Using the Particle Photon and Electron as a DIY Cellular Hotspot

Is it possible to use the Particle Photon and Electron to make a DIY cellular hotspot? I know it will be slow and that is not an issue.

You mean a WiFi-Cellular bridge?
I’d say: “Essencially yes, but …”

  • the SoftAP feature is currently confined to Listening Mode which adds some limitations
  • v0.6.0 should bring some improvement there
  • I think to remember there was a thread in this forum in a similar direction
    e.g. Photon to electron communication?

That is exactly what I want to do.

So has their been any progress made on creating a Photon to Electron bridge wifi hotspot?

Nope, since one prerequisite is still open - as mentioned in the other thread.
But it’s milestoned for 0.6.0, so keep an eye on the issues I linked to in the other thread too.
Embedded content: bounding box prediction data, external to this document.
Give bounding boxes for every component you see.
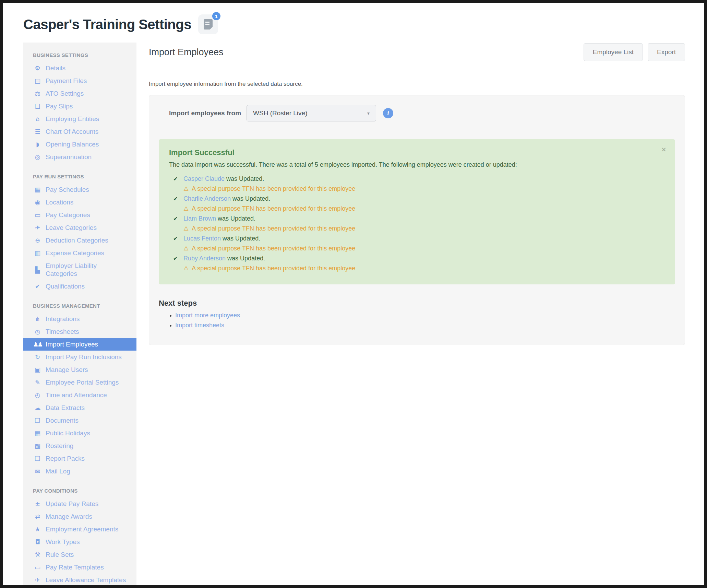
info-icon[interactable]: i: [383, 108, 393, 118]
sidebar-item-manage-users[interactable]: ▣ Manage Users: [23, 363, 136, 376]
sidebar-item-label: Employing Entities: [46, 115, 99, 123]
employee-status-text: was Updated.: [226, 175, 264, 182]
sidebar-item-leave-categories[interactable]: ✈ Leave Categories: [23, 221, 136, 234]
data-source-select[interactable]: WSH (Roster Live) ▾: [247, 105, 376, 121]
page-section-heading: Import Employees: [149, 47, 224, 58]
sidebar-item-manage-awards[interactable]: ⇄ Manage Awards: [23, 510, 136, 523]
import-card: Import employees from WSH (Roster Live) …: [149, 95, 685, 345]
sidebar-item-label: Import Employees: [46, 340, 98, 348]
sidebar-item-details[interactable]: ⚙ Details: [23, 62, 136, 74]
next-steps-list: Import more employees Import timesheets: [159, 312, 675, 329]
sidebar-item-documents[interactable]: ❐ Documents: [23, 414, 136, 427]
sidebar-item-chart-of-accounts[interactable]: ☰ Chart Of Accounts: [23, 125, 136, 138]
clock-icon: ◷: [33, 328, 41, 336]
imported-employee-row: ✔ Casper Claude was Updated. ⚠ A special…: [173, 174, 665, 194]
sidebar-item-locations[interactable]: ◉ Locations: [23, 196, 136, 209]
list-item: Import more employees: [175, 312, 675, 319]
sidebar-item-superannuation[interactable]: ◎ Superannuation: [23, 151, 136, 163]
next-step-link[interactable]: Import more employees: [175, 312, 240, 319]
chevron-down-icon: ▾: [367, 110, 370, 116]
employee-name-link[interactable]: Liam Brown: [183, 215, 216, 222]
sidebar-item-import-pay-run-inclusions[interactable]: ↻ Import Pay Run Inclusions: [23, 351, 136, 363]
check-icon: ✔: [173, 214, 179, 224]
sidebar-item-label: Qualifications: [46, 282, 85, 290]
sidebar-item-mail-log[interactable]: ✉ Mail Log: [23, 465, 136, 478]
sidebar-item-employee-portal-settings[interactable]: ✎ Employee Portal Settings: [23, 376, 136, 389]
sidebar-item-work-types[interactable]: ◘ Work Types: [23, 536, 136, 548]
sidebar-item-label: Pay Rate Templates: [46, 563, 104, 571]
sidebar-item-label: Import Pay Run Inclusions: [46, 353, 122, 361]
sidebar-item-pay-schedules[interactable]: ▦ Pay Schedules: [23, 183, 136, 196]
sidebar-item-integrations[interactable]: ⋔ Integrations: [23, 313, 136, 325]
sidebar-item-data-extracts[interactable]: ☁ Data Extracts: [23, 401, 136, 414]
employee-name-link[interactable]: Lucas Fenton: [183, 235, 221, 242]
page-title: Casper's Training Settings: [23, 17, 191, 32]
sidebar-item-qualifications[interactable]: ✔ Qualifications: [23, 280, 136, 293]
sidebar-item-label: ATO Settings: [46, 90, 84, 97]
sidebar-item-label: Pay Slips: [46, 102, 73, 110]
calendar-icon: ▦: [33, 429, 41, 437]
export-button[interactable]: Export: [648, 43, 685, 61]
sidebar-section-label: PAY CONDITIONS: [23, 486, 136, 496]
sidebar-section: BUSINESS SETTINGS ⚙ Details ▤ Payment Fi…: [23, 50, 136, 163]
sidebar-item-payment-files[interactable]: ▤ Payment Files: [23, 74, 136, 87]
main-content: Import Employees Employee List Export Im…: [149, 43, 685, 345]
banknote-icon: ▭: [33, 563, 41, 571]
sidebar-item-label: Deduction Categories: [46, 236, 108, 244]
imported-employee-row: ✔ Liam Brown was Updated. ⚠ A special pu…: [173, 214, 665, 234]
sidebar-item-import-employees[interactable]: ♟♟ Import Employees: [23, 338, 136, 351]
life-ring-icon: ◎: [33, 153, 41, 161]
page-description: Import employee information from the sel…: [149, 81, 685, 87]
sidebar-item-public-holidays[interactable]: ▦ Public Holidays: [23, 427, 136, 439]
bar-chart-icon: ▙: [33, 266, 41, 274]
check-icon: ✔: [173, 194, 179, 204]
sidebar-item-pay-categories[interactable]: ▭ Pay Categories: [23, 209, 136, 221]
next-step-link[interactable]: Import timesheets: [175, 322, 224, 329]
notes-icon-button[interactable]: 1: [198, 14, 218, 34]
settings-sidebar: BUSINESS SETTINGS ⚙ Details ▤ Payment Fi…: [23, 43, 136, 588]
archive-box-icon: ▥: [33, 249, 41, 257]
sidebar-item-time-and-attendance[interactable]: ◴ Time and Attendance: [23, 389, 136, 401]
sidebar-item-employing-entities[interactable]: ⌂ Employing Entities: [23, 113, 136, 125]
sidebar-item-rostering[interactable]: ▩ Rostering: [23, 439, 136, 452]
employee-warning-text: A special purpose TFN has been provided …: [192, 204, 355, 214]
sidebar-item-label: Leave Categories: [46, 224, 97, 232]
sidebar-item-rule-sets[interactable]: ⚒ Rule Sets: [23, 548, 136, 561]
warning-triangle-icon: ⚠: [183, 263, 189, 273]
leaf-icon: ◗: [33, 140, 41, 148]
sidebar-item-leave-allowance-templates[interactable]: ✈ Leave Allowance Templates: [23, 574, 136, 586]
sidebar-item-opening-balances[interactable]: ◗ Opening Balances: [23, 138, 136, 151]
sidebar-item-update-pay-rates[interactable]: ± Update Pay Rates: [23, 497, 136, 510]
sidebar-item-employer-liability-categories[interactable]: ▙ Employer Liability Categories: [23, 259, 136, 280]
sidebar-item-pay-slips[interactable]: ❏ Pay Slips: [23, 100, 136, 113]
check-icon: ✔: [33, 282, 41, 290]
sidebar-item-label: Employer Liability Categories: [46, 262, 127, 278]
alert-title: Import Successful: [169, 148, 665, 157]
sidebar-item-label: Chart Of Accounts: [46, 128, 98, 136]
close-icon[interactable]: ×: [661, 145, 666, 154]
sidebar-item-label: Integrations: [46, 315, 80, 323]
envelope-icon: ✉: [33, 467, 41, 475]
employee-name-link[interactable]: Casper Claude: [183, 175, 225, 182]
employee-list-button[interactable]: Employee List: [584, 43, 643, 61]
employee-name-link[interactable]: Charlie Anderson: [183, 195, 231, 202]
exchange-arrows-icon: ⇄: [33, 513, 41, 520]
sidebar-item-label: Leave Allowance Templates: [46, 576, 126, 584]
employee-name-link[interactable]: Ruby Anderson: [183, 255, 226, 262]
sidebar-item-expense-categories[interactable]: ▥ Expense Categories: [23, 247, 136, 259]
sidebar-item-deduction-categories[interactable]: ⊖ Deduction Categories: [23, 234, 136, 247]
sidebar-item-label: Payment Files: [46, 77, 87, 85]
employee-status-text: was Updated.: [218, 215, 255, 222]
sidebar-item-pay-rate-templates[interactable]: ▭ Pay Rate Templates: [23, 561, 136, 574]
app-window: Casper's Training Settings 1 BUSINESS SE…: [0, 0, 707, 588]
briefcase-icon: ◘: [33, 538, 41, 546]
document-icon: [204, 19, 213, 30]
sidebar-section-items: ⋔ Integrations ◷ Timesheets ♟♟ Import Em…: [23, 313, 136, 478]
sidebar-item-timesheets[interactable]: ◷ Timesheets: [23, 325, 136, 338]
sidebar-item-report-packs[interactable]: ❒ Report Packs: [23, 452, 136, 465]
sidebar-item-employment-agreements[interactable]: ★ Employment Agreements: [23, 523, 136, 536]
sidebar-item-ato-settings[interactable]: ⚖ ATO Settings: [23, 87, 136, 100]
sidebar-item-label: Employment Agreements: [46, 525, 118, 533]
employee-warning-text: A special purpose TFN has been provided …: [192, 184, 355, 194]
page-title-row: Casper's Training Settings 1: [23, 14, 685, 34]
I can’t wait until that milestone is reached! :smiley:

The Particle devices are great for connected embedded projects… I’m working on a few projects myself with the Photon and Electron. But, to me it seems that they aren’t the best DIY solution for a wireless bridge.

I’ve actually made a wireless bridge with:

  • Raspberry Pi (<$40)
  • Edimax USB Wifi adapter ($7, but if you buy a Pi3, Wifi is built-in)
  • USB cellular modem (prices vary widely depending on cellular technology)
  • Enclosure (<$10)
  • SD card (<$10)
  • Power supply (<$10)

It’s been about a year since I did it, but I recall that it took about an evening to setup after googling “raspberry pi hotspot” or something along those lines.

Aside from the cellular modem, you’re talking about the price of an electron… and you can configure everything you’d ever want as far as firewalling, DHCP server/clients, NAT, port forwarding, IPSec, tunnels, etc, etc…

Jeff

Could the Electron provide an internet connection to the Raspberry Pi and if so how?